2. Mathematik als Kunst des Beweisens.
Es sind zuerst die Griechen gewesen, die über solche Regeln tiefer nachdachten und das Bedürfnis empfanden, die empirische Bestätigung durch einen logischen Beweis zu unterbauen. So entstand z.B. aus der ägyptischen Rechtwinkelregel bereits in der frühgriechischen Zeit der Satz des Pythagoras nebst seiner Umkehrung.Die große Blütezeit der klassischen griechischen Kultur hat dann aus den empirischen Erkenntnissen der vorgriechischen Zeit ein großartiges Lehrgebäude von μαϑηματα entwickelt, wie es in dem Kompendium der klassisch-griechischen Mathematik, in den Elementen von Euklid, niedergelegt ist.
Diese μαϑησις, von der der heutige Name ,,Mathematik'' herrührt, entspringt einer völlig anderen Triebkraft als die praktischen Rezepte der vorgriechischen Zeit, nämlich der φιλoσoφια, der Liebe zur Weisheit. Sie befriedigt den Drang des Menschen nach Erkenntnis um ihrer selbst willen, und zwar nach einer Erkenntnis, die durch logische Beweise unterbaut ist und daher objektive, für alle Zeiten gültige Wahrheiten liefert.

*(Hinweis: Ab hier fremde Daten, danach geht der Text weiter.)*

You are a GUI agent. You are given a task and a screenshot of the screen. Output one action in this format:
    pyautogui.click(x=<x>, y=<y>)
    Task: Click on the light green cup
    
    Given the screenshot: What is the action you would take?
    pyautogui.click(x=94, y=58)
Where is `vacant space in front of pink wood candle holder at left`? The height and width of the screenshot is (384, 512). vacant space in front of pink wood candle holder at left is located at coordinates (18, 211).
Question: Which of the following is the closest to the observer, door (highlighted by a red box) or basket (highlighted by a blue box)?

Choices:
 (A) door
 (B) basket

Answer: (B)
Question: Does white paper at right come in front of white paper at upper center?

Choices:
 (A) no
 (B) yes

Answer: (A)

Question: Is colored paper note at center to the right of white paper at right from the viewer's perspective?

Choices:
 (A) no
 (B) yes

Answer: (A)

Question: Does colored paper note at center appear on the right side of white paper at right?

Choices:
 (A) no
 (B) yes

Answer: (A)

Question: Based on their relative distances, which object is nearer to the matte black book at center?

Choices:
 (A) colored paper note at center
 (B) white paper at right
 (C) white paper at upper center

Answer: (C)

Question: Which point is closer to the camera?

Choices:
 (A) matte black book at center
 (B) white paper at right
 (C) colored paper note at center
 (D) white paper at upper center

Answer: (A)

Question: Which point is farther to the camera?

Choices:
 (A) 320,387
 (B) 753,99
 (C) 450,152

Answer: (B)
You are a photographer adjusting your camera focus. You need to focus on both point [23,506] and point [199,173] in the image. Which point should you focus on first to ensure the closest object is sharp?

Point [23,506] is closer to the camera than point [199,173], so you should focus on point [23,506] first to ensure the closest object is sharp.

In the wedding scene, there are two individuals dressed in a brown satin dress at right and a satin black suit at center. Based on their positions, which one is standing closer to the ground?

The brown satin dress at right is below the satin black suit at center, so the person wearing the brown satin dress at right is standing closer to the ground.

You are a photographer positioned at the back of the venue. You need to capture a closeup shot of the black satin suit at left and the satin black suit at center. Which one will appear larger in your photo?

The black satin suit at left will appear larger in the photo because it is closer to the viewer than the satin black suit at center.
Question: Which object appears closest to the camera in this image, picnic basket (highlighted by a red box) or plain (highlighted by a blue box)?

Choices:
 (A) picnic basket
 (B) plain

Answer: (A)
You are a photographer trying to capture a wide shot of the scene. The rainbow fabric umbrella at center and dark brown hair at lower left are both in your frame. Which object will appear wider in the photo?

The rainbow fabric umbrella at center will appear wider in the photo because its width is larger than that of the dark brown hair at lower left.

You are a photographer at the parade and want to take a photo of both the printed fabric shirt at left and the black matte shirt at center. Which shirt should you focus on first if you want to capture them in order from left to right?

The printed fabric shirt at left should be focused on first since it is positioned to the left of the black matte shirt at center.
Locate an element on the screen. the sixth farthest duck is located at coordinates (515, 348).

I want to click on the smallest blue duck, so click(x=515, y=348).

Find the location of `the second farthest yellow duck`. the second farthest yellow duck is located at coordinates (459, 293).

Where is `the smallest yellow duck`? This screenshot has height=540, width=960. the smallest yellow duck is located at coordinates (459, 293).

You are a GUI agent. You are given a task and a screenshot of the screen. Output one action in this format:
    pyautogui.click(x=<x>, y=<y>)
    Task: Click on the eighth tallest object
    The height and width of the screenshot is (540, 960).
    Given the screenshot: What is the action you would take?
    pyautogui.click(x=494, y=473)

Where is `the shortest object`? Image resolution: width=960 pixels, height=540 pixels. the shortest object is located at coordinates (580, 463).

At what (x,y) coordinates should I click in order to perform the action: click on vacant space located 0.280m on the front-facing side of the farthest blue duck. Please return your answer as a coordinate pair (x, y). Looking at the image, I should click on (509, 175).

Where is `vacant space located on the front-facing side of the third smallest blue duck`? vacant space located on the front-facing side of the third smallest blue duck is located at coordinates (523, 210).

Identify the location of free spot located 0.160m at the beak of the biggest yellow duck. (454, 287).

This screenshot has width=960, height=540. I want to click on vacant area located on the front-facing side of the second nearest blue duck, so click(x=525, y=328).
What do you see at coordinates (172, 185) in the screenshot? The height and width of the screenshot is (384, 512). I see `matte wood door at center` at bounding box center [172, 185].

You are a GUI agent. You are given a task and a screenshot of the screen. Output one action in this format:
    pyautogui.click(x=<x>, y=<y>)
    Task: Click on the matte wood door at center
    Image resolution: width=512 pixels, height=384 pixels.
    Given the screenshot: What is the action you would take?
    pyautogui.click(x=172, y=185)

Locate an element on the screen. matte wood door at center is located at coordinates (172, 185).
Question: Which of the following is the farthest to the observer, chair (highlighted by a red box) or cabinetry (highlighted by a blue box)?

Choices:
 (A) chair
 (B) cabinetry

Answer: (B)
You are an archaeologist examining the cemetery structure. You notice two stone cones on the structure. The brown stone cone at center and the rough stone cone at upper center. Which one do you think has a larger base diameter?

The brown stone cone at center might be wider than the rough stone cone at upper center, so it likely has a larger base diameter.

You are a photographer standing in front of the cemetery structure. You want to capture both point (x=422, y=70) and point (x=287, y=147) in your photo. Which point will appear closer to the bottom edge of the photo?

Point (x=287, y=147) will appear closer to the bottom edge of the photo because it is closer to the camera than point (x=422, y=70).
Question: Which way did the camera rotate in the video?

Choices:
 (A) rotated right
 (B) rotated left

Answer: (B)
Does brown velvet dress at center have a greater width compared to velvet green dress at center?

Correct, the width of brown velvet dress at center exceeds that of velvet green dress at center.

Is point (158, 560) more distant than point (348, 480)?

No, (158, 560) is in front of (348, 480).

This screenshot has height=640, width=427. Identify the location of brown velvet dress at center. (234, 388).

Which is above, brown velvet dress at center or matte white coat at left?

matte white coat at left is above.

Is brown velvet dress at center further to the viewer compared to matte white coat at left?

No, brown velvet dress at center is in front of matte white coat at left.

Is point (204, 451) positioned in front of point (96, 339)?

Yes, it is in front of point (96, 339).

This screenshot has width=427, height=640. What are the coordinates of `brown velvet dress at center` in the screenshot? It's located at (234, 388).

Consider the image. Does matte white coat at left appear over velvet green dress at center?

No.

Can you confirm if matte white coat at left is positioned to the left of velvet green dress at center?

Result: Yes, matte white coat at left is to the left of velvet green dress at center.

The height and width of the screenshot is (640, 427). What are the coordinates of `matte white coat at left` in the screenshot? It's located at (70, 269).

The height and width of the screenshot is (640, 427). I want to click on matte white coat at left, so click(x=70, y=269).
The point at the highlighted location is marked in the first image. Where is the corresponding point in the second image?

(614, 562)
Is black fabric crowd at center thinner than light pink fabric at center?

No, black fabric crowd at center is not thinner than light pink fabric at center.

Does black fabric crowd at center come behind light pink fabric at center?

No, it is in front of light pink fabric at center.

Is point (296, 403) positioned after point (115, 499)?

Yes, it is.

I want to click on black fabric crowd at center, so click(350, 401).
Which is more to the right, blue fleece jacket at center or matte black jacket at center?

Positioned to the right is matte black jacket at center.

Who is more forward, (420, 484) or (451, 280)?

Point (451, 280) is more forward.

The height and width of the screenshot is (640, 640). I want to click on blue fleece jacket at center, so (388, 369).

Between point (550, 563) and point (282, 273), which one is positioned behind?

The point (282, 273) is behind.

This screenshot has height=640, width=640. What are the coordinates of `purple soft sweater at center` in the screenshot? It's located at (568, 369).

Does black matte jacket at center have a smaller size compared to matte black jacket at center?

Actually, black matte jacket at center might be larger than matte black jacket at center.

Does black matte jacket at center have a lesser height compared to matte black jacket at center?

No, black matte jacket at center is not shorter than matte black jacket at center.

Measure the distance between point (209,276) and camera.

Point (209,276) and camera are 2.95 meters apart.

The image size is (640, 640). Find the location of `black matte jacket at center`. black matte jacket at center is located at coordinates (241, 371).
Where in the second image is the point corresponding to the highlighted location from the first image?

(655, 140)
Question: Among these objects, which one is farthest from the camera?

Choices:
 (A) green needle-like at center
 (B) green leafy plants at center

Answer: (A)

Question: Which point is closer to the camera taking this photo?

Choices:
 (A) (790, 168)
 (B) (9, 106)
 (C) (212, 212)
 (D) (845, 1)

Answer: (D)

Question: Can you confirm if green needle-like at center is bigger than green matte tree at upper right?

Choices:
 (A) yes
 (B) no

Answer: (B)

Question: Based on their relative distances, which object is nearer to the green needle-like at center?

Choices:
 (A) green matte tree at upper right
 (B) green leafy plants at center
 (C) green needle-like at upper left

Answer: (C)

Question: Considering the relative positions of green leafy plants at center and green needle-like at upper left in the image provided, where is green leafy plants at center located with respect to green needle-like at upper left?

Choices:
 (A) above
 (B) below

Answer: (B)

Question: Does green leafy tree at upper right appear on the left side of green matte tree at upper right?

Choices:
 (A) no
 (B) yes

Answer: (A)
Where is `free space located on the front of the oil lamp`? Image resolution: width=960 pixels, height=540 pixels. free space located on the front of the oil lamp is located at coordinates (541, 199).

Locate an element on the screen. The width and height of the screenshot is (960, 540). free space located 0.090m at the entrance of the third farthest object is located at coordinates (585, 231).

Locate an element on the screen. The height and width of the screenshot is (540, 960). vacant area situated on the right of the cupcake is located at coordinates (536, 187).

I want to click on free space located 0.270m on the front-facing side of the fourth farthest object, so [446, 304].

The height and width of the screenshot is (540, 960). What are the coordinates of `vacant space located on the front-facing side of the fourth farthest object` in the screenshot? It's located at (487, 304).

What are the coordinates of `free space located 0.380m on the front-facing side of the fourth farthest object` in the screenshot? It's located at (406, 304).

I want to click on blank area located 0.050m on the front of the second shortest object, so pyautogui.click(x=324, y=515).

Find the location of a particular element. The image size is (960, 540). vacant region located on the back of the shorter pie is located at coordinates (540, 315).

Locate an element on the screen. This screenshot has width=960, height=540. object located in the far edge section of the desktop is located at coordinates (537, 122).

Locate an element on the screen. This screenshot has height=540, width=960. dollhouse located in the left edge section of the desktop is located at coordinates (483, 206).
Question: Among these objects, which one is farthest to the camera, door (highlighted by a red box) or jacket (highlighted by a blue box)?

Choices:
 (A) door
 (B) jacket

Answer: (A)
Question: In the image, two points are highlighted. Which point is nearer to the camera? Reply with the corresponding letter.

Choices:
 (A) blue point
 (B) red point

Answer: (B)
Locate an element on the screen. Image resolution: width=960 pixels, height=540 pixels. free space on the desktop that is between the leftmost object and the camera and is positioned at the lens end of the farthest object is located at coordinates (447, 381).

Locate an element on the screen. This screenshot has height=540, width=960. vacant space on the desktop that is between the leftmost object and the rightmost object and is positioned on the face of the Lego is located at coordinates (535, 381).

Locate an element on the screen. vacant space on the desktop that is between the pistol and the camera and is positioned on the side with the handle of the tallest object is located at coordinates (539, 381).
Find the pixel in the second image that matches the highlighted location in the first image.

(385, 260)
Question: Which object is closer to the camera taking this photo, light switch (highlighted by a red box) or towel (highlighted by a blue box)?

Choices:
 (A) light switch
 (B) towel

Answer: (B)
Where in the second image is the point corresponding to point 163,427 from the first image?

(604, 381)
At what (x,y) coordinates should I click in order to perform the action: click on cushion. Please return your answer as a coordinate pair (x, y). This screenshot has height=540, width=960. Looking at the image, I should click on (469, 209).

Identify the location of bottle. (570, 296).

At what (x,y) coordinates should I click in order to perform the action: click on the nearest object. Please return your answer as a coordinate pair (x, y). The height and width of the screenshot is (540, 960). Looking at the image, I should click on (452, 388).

Für die praktischen Anwendungen bringen die logischen Beweise keinen Nutzen; für sie genügt die durchgängige empirische Bestätigung. Die Griechen sehen diesen realen Standpunkt als einen niederen an. Die praktische Rechenkunst (λoγιστικη), wie sie etwa im kaufmännischen Leben gebraucht wird, hat keinen Platz in der von idealem Streben nach Wahrheit beherrschten Akademie Platons, Dort wird nur die aus ihr erwachsene Theorie der Zahlen und algebraischen Prozesse gepflegt, wie sie in geometrischer Einkleidung in die späteren Bücher von Euklids Elementen eingegangen ist. Erst diese theoretische Art der Betrachtung liefert μαϑησις (Wissenschaft) im griechischen Sinne. Praktische Erkenntnisse sind nur Vorwissenschaft, indem sie heuristisches Prinzip für die Gewinnung der ihnen zugrundeliegenden ewig gültigen Wahrheiten sind. Die Griechen gehen in der klassischen Epoche in dieser auf das rein Geistige gerichteten Haltung sogar so weit, daß bei der Gesamtdarstellung der wissenschaftlichen Ergebnisse Euklids Elementen jeder Hinweis auf die heuristisch zugrundeliegenden vorwissenschaftlichen Quellen unterdrückt ist.
Zusammenfassend kann man sagen, daß die Mathematik der klassischen griechischen Epoche nach Inhalt und Methoden reinste Geisteswissenschaft ist.
3. Mathematik als Mittel zum Verständnis der Natur.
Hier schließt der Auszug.